(YOUR OBJECTIVE): Everything in the listing below needs restating exactly, apart from the pictures.

-- INFORMATION SHOWN follows --

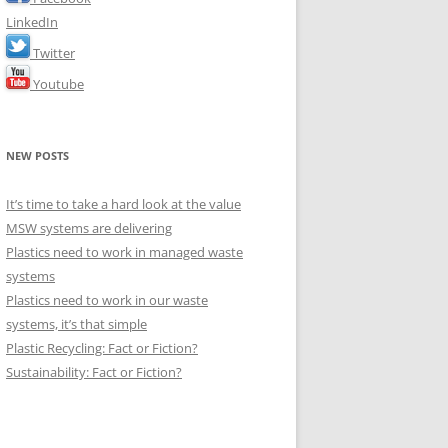
LinkedIn
Twitter
Youtube
NEW POSTS
It’s time to take a hard look at the value
MSW systems are delivering
Plastics need to work in managed waste
systems
Plastics need to work in our waste
systems, it’s that simple
Plastic Recycling: Fact or Fiction?
Sustainability: Fact or Fiction?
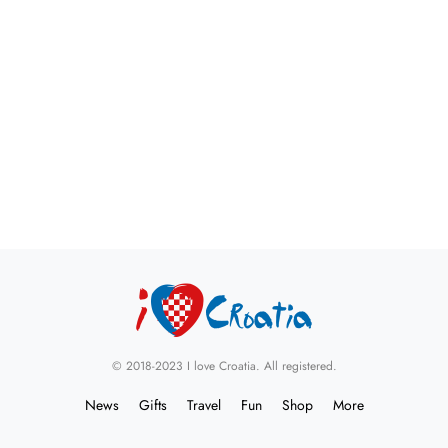
© 2018-2023 I love Croatia. All registered.
News
Gifts
Travel
Fun
Shop
More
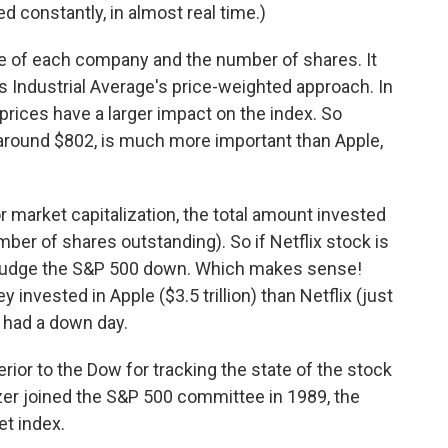
d constantly, in almost real time.)
ze of each company and the number of shares. It
Industrial Average's price-weighted approach. In
rices have a larger impact on the index. So
around $802, is much more important than Apple,
r market capitalization, the total amount invested
ber of shares outstanding). So if Netflix stock is
l nudge the S&P 500 down. Which makes sense!
vested in Apple ($3.5 trillion) than Netflix (just
rs had a down day.
ior to the Dow for tracking the state of the stock
zer joined the S&P 500 committee in 1989, the
et index.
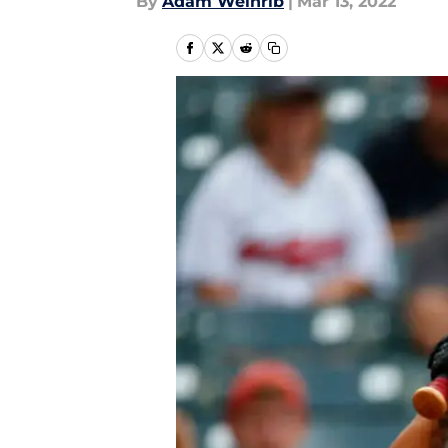
By
Adam Weinrib
|
Mar 13, 2022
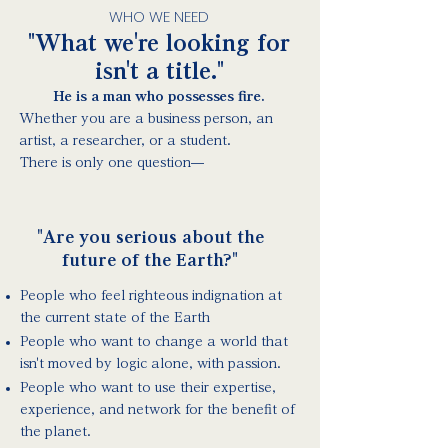
WHO WE NEED
"What we're looking for
isn't a title."
He is a man who possesses fire.
Whether you are a business person, an
artist, a researcher, or a student.
There is only one question—
"Are you serious about the
future of the Earth?"
People who feel righteous indignation at
the current state of the Earth
People who want to change a world that
isn't moved by logic alone, with passion.
People who want to use their expertise,
experience, and network for the benefit of
the planet.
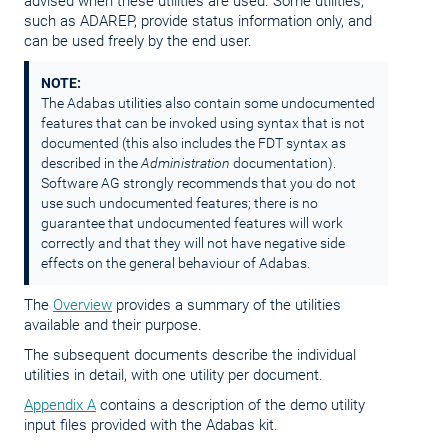
advised when these utilities are used. Some utilities,
such as ADAREP, provide status information only, and
can be used freely by the end user.
NOTE:
The Adabas utilities also contain some undocumented
features that can be invoked using syntax that is not
documented (this also includes the FDT syntax as
described in the
Administration
documentation).
Software AG strongly recommends that you do not
use such undocumented features; there is no
guarantee that undocumented features will work
correctly and that they will not have negative side
effects on the general behaviour of Adabas.
The
Overview
provides a summary of the utilities
available and their purpose.
The subsequent documents describe the individual
utilities in detail, with one utility per document.
Appendix A
contains a description of the demo utility
input files provided with the Adabas kit.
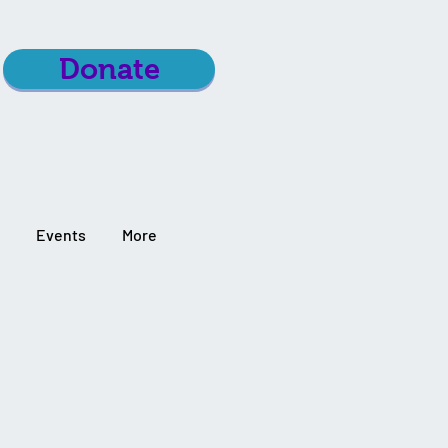
Donate
Events
More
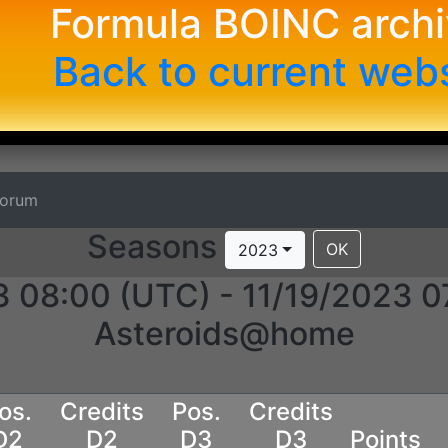
Formula BOINC arch
Back to current web
Forum
Seasons
OK
2023
3 08:00 (UTC) - 11/19/2023 0
Asteroids@home
os.
Credits
Pos.
Credits
D2
D2
D3
D3
Points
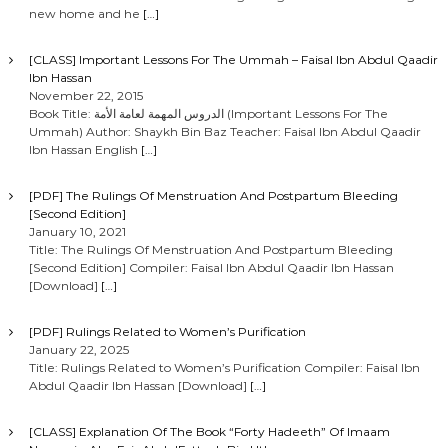
new home and he
[…]
[CLASS] Important Lessons For The Ummah – Faisal Ibn Abdul Qaadir
Ibn Hassan
November 22, 2015
Book Title: الدروس المهمة لعامة الأمة (Important Lessons For The
Ummah) Author: Shaykh Bin Baz Teacher: Faisal Ibn Abdul Qaadir
Ibn Hassan English
[…]
[PDF] The Rulings Of Menstruation And Postpartum Bleeding
[Second Edition]
January 10, 2021
Title: The Rulings Of Menstruation And Postpartum Bleeding
[Second Edition] Compiler: Faisal Ibn Abdul Qaadir Ibn Hassan
[Download]
[…]
[PDF] Rulings Related to Women’s Purification
January 22, 2025
Title: Rulings Related to Women’s Purification Compiler: Faisal Ibn
Abdul Qaadir Ibn Hassan [Download]
[…]
[CLASS] Explanation Of The Book “Forty Hadeeth” Of Imaam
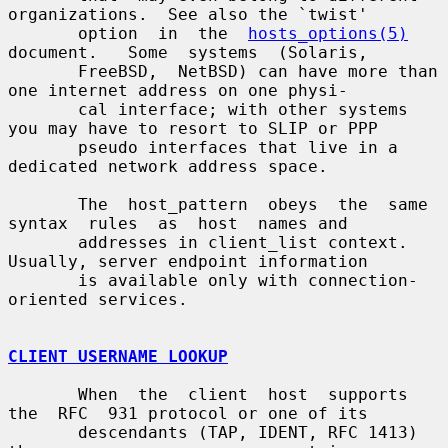
organizations.  See also the `twist'

       option  in  the  
hosts_options(5)
document.   Some  systems  (Solaris,

       FreeBSD,  NetBSD) can have more than 
one internet address on one physi-

       cal interface; with other systems 
you may have to resort to SLIP or PPP

       pseudo interfaces that live in a 
dedicated network address space.

       The  host_pattern  obeys  the  same  
syntax  rules  as  host  names and

       addresses in client_list context.  
Usually, server endpoint information

       is available only with connection-
oriented services.

CLIENT USERNAME LOOKUP
       When  the  client  host  supports  
the  RFC  931 protocol or one of its

       descendants (TAP, IDENT, RFC 1413) 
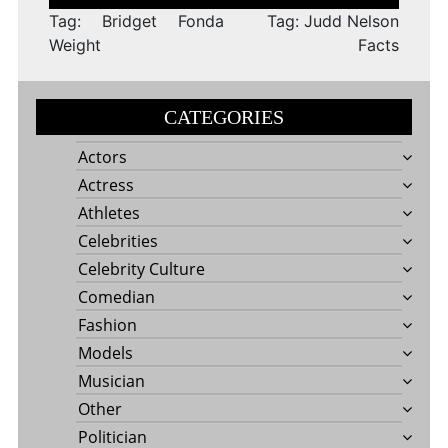
navigation
Tag: Bridget Fonda
Tag: Judd Nelson
Weight
Facts
CATEGORIES
Actors
Actress
Athletes
Celebrities
Celebrity Culture
Comedian
Fashion
Models
Musician
Other
Politician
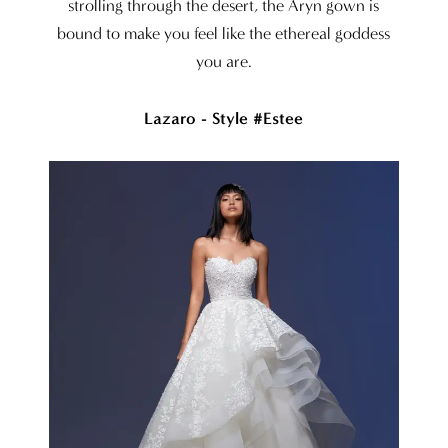
strolling through the desert, the Aryn gown is
bound to make you feel like the ethereal goddess
you are.
Lazaro - Style #Estee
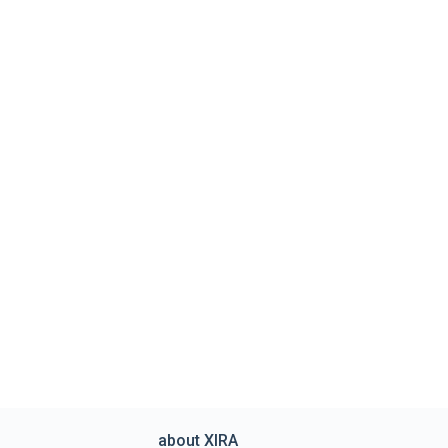
about XIRA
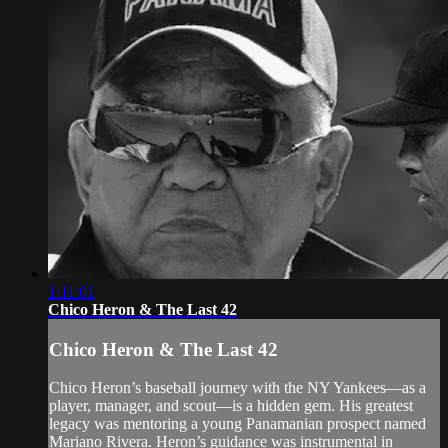
1:11:01
Chico Heron & The Last 42
Chico Heron & The Last 42
Chico Heron’s baseball journey with the NY Yankees—as a
player, manager, and scout—is a hidden gem. His greatest
legacy was mentoring a young Panamanian prospect named
Mariano Rivera. Heron’s guidance was instrumental in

-- INFORMATION SHOWN concluded --

(ANSWER AREA):
LinkedIn
Twitter
Youtube
NEW POSTS
It’s time to take a hard look at the value
MSW systems are delivering
Plastics need to work in managed waste
systems
Plastics need to work in our waste
systems, it’s that simple
Plastic Recycling: Fact or Fiction?
Sustainability: Fact or Fiction?
© 2018-2023 I love Croatia. All registered.
News
Gifts
Travel
Fun
Shop
More
d constantly, in almost real time.)
ze of each company and the number of shares. It
Industrial Average's price-weighted approach. In
rices have a larger impact on the index. So
around $802, is much more important than Apple,
r market capitalization, the total amount invested
ber of shares outstanding). So if Netflix stock is
l nudge the S&P 500 down. Which makes sense!
vested in Apple ($3.5 trillion) than Netflix (just
rs had a down day.
ior to the Dow for tracking the state of the stock
zer joined the S&P 500 committee in 1989, the
et index.
By
Adam Weinrib
|
Mar 13, 2022
WHO WE NEED
"What we're looking for
isn't a title."
He is a man who possesses fire.
Whether you are a business person, an
artist, a researcher, or a student.
There is only one question—
"Are you serious about the
future of the Earth?"
People who feel righteous indignation at
the current state of the Earth
People who want to change a world that
isn't moved by logic alone, with passion.
People who want to use their expertise,
experience, and network for the benefit of
the planet.
advised when these utilities are used. Some utilities,
such as ADAREP, provide status information only, and
can be used freely by the end user.
NOTE:
The Adabas utilities also contain some undocumented
features that can be invoked using syntax that is not
documented (this also includes the FDT syntax as
described in the
Administration
documentation).
Software AG strongly recommends that you do not
use such undocumented features; there is no
guarantee that undocumented features will work
correctly and that they will not have negative side
effects on the general behaviour of Adabas.
The
Overview
provides a summary of the utilities
available and their purpose.
The subsequent documents describe the individual
utilities in detail, with one utility per document.
Appendix A
contains a description of the demo utility
input files provided with the Adabas kit.
Donate
Events
More
Formula BOINC arch
Back to current web
Forum
Seasons
OK
2023
3 08:00 (UTC) - 11/19/2023 0
Asteroids@home
os.
Credits
Pos.
Credits
D2
D2
D3
D3
Points
new home and he
[…]
[CLASS] Important Lessons For The Ummah – Faisal Ibn Abdul Qaadir
Ibn Hassan
November 22, 2015
Book Title: الدروس المهمة لعامة الأمة (Important Lessons For The
Ummah) Author: Shaykh Bin Baz Teacher: Faisal Ibn Abdul Qaadir
Ibn Hassan English
[…]
[PDF] The Rulings Of Menstruation And Postpartum Bleeding
[Second Edition]
January 10, 2021
Title: The Rulings Of Menstruation And Postpartum Bleeding
[Second Edition] Compiler: Faisal Ibn Abdul Qaadir Ibn Hassan
[Download]
[…]
[PDF] Rulings Related to Women’s Purification
January 22, 2025
Title: Rulings Related to Women’s Purification Compiler: Faisal Ibn
Abdul Qaadir Ibn Hassan [Download]
[…]
[CLASS] Explanation Of The Book “Forty Hadeeth” Of Imaam
organizations.  See also the `twist'

       option  in  the  
hosts_options(5)
document.   Some  systems  (Solaris,

       FreeBSD,  NetBSD) can have more than 
one internet address on one physi-

       cal interface; with other systems 
you may have to resort to SLIP or PPP

       pseudo interfaces that live in a 
dedicated network address space.

       The  host_pattern  obeys  the  same  
syntax  rules  as  host  names and

       addresses in client_list context.  
Usually, server endpoint information

       is available only with connection-
oriented services.

CLIENT USERNAME LOOKUP
       When  the  client  host  supports  
the  RFC  931 protocol or one of its

       descendants (TAP, IDENT, RFC 1413) 
navigation
Tag: Bridget Fonda
Tag: Judd Nelson
Weight
Facts
CATEGORIES
Actors
Actress
Athletes
Celebrities
Celebrity Culture
Comedian
Fashion
Models
Musician
Other
Politician
strolling through the desert, the Aryn gown is
bound to make you feel like the ethereal goddess
you are.
Lazaro - Style #Estee
about XIRA
1:11:01
Chico Heron & The Last 42
Chico Heron & The Last 42
Chico Heron’s baseball journey with the NY Yankees—as a
player, manager, and scout—is a hidden gem. His greatest
legacy was mentoring a young Panamanian prospect named
Mariano Rivera. Heron’s guidance was instrumental in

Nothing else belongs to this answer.